Competing interests: NO Authors have competing interests.
Climate change entails changes in climate variability and in the frequency of extreme weather events. To curb the impact of climate variability and change on crop yield, adaptation strategies need to be developed and evaluated. US Midwest has experienced increases in daily average temperature, increased precipitation in mid spring and early summer, and decreased precipitation in mid-to-late summer and early fall since the 1980s [1, 2]. It is projected that the Midwest will continue to experience increased temperature, elevated CO2 concentration and variable precipitation with more frequent drought and storm events . The changing climate, particularly more frequent occurrence of extreme weather events, have caused declines in yield of summer grain crop at the national level [4, 5].
No-till has been studied and promoted to sustain crop production in the Midwest in wake of the changing climate [6, 7]. Climate change, particularly the warming temperature and varying precipitation, has a negative effect on grain yield and soil organic carbon (SOC). The increased temperature under climate change leads to faster crop development which reflects in yield declines and quicker soil carbon mineralization [8, 9]. The unpredictable precipitation frequency imposes water deficiency stress on crop growth, which in turn reduces biomass accumulation and residue return to soils . No-till practice may reduce such adverse climate impact on yield and SOC by conserving soil structure, storing carbon and nutrient and enhancing water retention [10, 11, 12]. Field experiments in the Midwest showed that no-till fields were able to produce higher grain yield and to store more carbon compared to the conventionally tilled fields [13, 14, 15].
The interconnections among grain yield, SOC, tillage management and climate change, however, have been overlooked. SOC dynamics is determined by mineralization rates, which is affected by temperature, soil moisture, and return of residue, which is affected by climate and tillage management [9, 16, 17]. A few studies have focused on the feedback between climate and SOC [18, 19, 9] provided the first study in the literature where the concomitant effects of yield decline and SOC losses under climate change were addressed in a systems feedback loop.
Climate change and the increase of extreme weather events will undoubtedly have an adverse impact on agricultural production in the US Midwest unless new adaptation strategies are implemented. Adaptation strategies, such as planting the existing cultivar earlier and planting improved cultivars, are likely to be considered by growers . Early planting can take advantage of the warming temperature in the beginning of the growing season and avoid late-season heat stress [21, 22]. Improved cultivars with new traits, longer duration and more efficient kernel set, have higher yield potential and may mitigate the climate impact [23, 24]. Yet, the effectiveness of the adaptation strategies on yield improvement and SOC conservation has not been evaluated systematically considering extreme events under climate change and tillage practices.
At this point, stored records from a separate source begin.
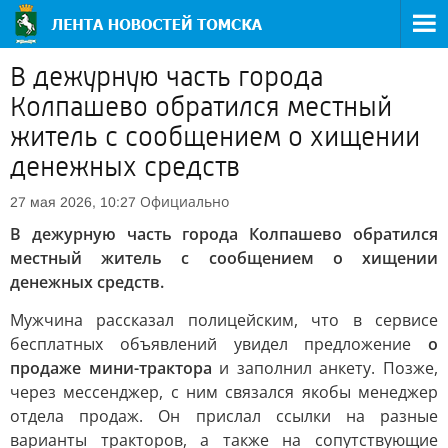
В дежурную часть города
Колпашево обратился местный
житель с сообщением о хищении
денежных средств
Официально
27 мая 2026, 10:27
В дежурную часть города Колпашево обратился
местный житель с сообщением о хищении
денежных средств.
Мужчина рассказал полицейским, что в сервисе
бесплатных объявлений увидел предложение
о
продаже мини-трактора
и заполнил анкету. Позже,
через мессенджер, с ним связался якобы менеджер
отдела продаж. Он прислал ссылки на разные
варианты тракторов, а также на сопутствующие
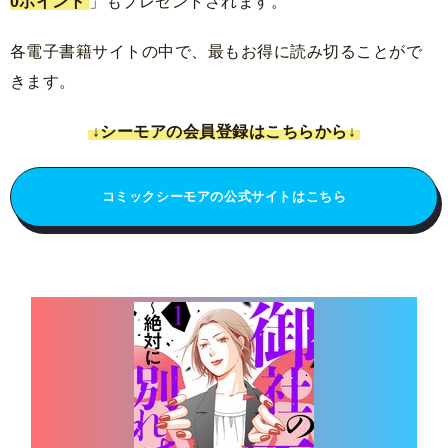
0ポイント
」もプレゼントされます。
各電子書籍サイトの中で、最もお得に読み切ることがで
きます。
↓シーモアの会員登録はこちらから↓
コミックシーモアの公式サイトはこちら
Crop simulation models consider the interactions between the four major components of a cropping system (i.e. climate, genotypes, management, and soil). Models can be used to understand the impact of climate change and extreme weather on cropping systems, including grain yield and soil carbon dynamics, and to assess the effectiveness of climate adaptation strategies [25, 26]. The Systems Approach to Land Use Sustainability (SALUS) model  has been applied to assess the response of cereal and non-cereal crop production across the globe under different climate scenarios [28, 29, 30]. Few studies, however, have explicitly focused on simulating extreme weather events under future climate change to access the impact of those events on crop yield and SOC change. Climate variability and extreme weather events could be reflected in the projected climate scenarios through forcing a higher standard deviation value of climatic variables, or through changing the duration of dry and wet spells [31, 32, 33].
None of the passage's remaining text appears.